James Brown, Writer
On 12 and 13 May, writer and artist Gregory O’Brien gave a series of workshops to school groups about collaborations between artists and writers, and the ongoing conversation between art and text. I sat in on one. I work at Te Papa as part of the Writing Team, and, as someone who leans a little toward poetry, I’d also been involved in the Walk with Me project.

The central focus was McCahon’s painting Walk (Series C), which he painted shortly after the death of his friend, the poet James K Baxter. Unlike many of McCahon’s works, Walk (Series C) is devoid of text. Only the word ‘Walk’ captions the middle frame. The painting represents a walk along Muriwai beach, where McCahon lived. There’s a loose horizon line, and sometimes shades of what could be incoming weather, but for the most part the rough canvas is a bleached out haze. The overwhelming sense is of silence, distance, absence.

With this as his background, Greg got the students to do the opposite of McCahon and write down the kinds of things they might find on a beach. Everyone then headed to our classroom where Greg showed examples of how words could be used in pictures, and were actually a kind of picture in themselves.
The students were then let loose with pens and paper to create their own beach inspired word-picture artworks. The results were surprising. Suddenly it was OK to doodle or create comic strips or graffiti. Or should that be graffito? – happily spelling was also up for grabs. Objects became their own labels and grew into map-scapes. One boy’s picture contained a firey word ‘Run’, which Greg pointed out was a nice response to McCahon’s ‘Walk’. Another boy had written a list poem, which he stood up and read.

The students were then packed off back to school with Greg’s cheerful promise that they would be allowed to continue what they had begun when they got there.
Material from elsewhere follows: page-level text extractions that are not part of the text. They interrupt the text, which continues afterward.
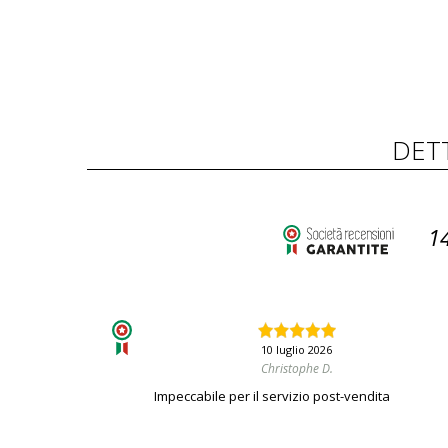
DET
1
10 luglio 2026
Christophe D.
Impeccabile per il servizio post-vendita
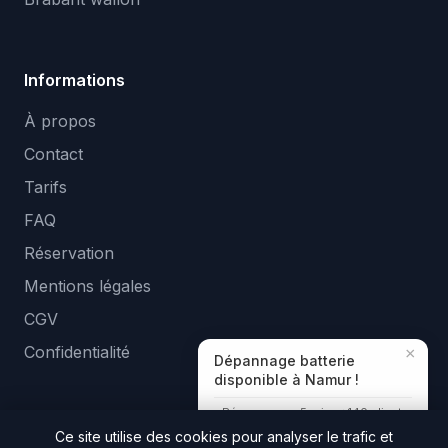
Informations
À propos
Contact
Tarifs
FAQ
Réservation
Mentions légales
CGV
Confidentialité
×
Dépannage batterie
disponible à Namur !
Réponse en ~5 min · +140 clients
aidés
Ce site utilise des cookies pour analyser le trafic et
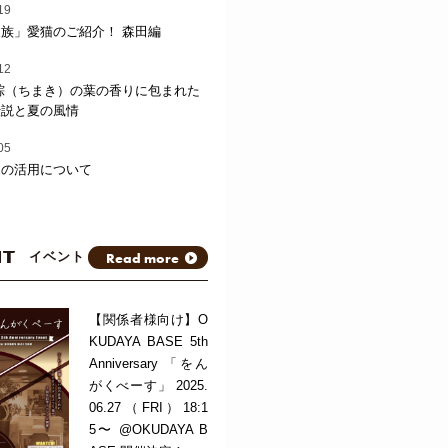
19
族」愛猫のご紹介！ 森田編
12
粽（ちまき）の葉の香りに包まれた
伝説と夏の風情
05
トの活用について
NT
Read more
イベント
【関係者様向け】O
KUDAYA BASE 5th
Anniversary 「をん
がくべーす」 2025.
06.27（FRI）18:1
5〜 @OKUDAYA B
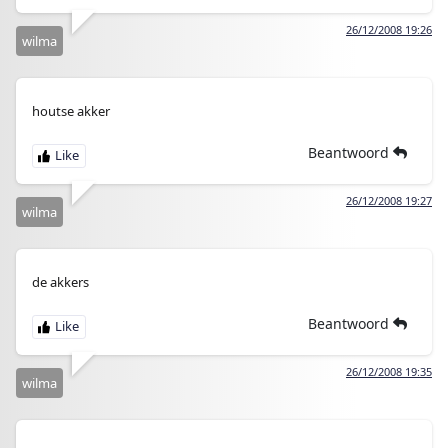
26/12/2008 19:26
wilma
houtse akker
Beantwoord
26/12/2008 19:27
wilma
de akkers
Beantwoord
26/12/2008 19:35
wilma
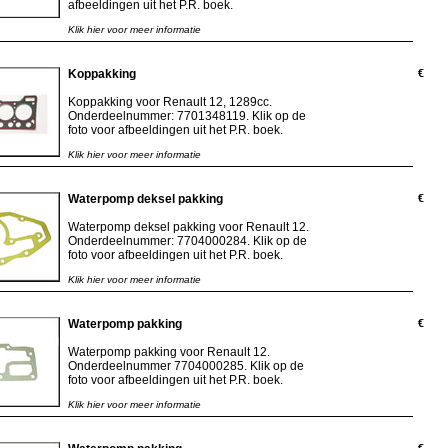
afbeeldingen uit het P.R. boek.
Klik hier voor meer informatie
Koppakking
€
Koppakking voor Renault 12, 1289cc.
Onderdeelnummer: 7701348119. Klik op de
foto voor afbeeldingen uit het P.R. boek.
Klik hier voor meer informatie
Waterpomp deksel pakking
€
Waterpomp deksel pakking voor Renault 12.
Onderdeelnummer: 7704000284. Klik op de
foto voor afbeeldingen uit het P.R. boek.
Klik hier voor meer informatie
Waterpomp pakking
€
Waterpomp pakking voor Renault 12.
Onderdeelnummer 7704000285. Klik op de
foto voor afbeeldingen uit het P.R. boek.
Klik hier voor meer informatie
Hopefully, for some of them, that engagement with art and text will be lifelong.
‘We thoroughly enjoyed the poetry workshop with Greg. He was so enthusiastic about McCahon’s Walk series, enthusing the students to think creatively about their poem based on the work. He showed them how to ‘lift the poem off the page’, which encouraged a very different style of poetry than they normally write and read.’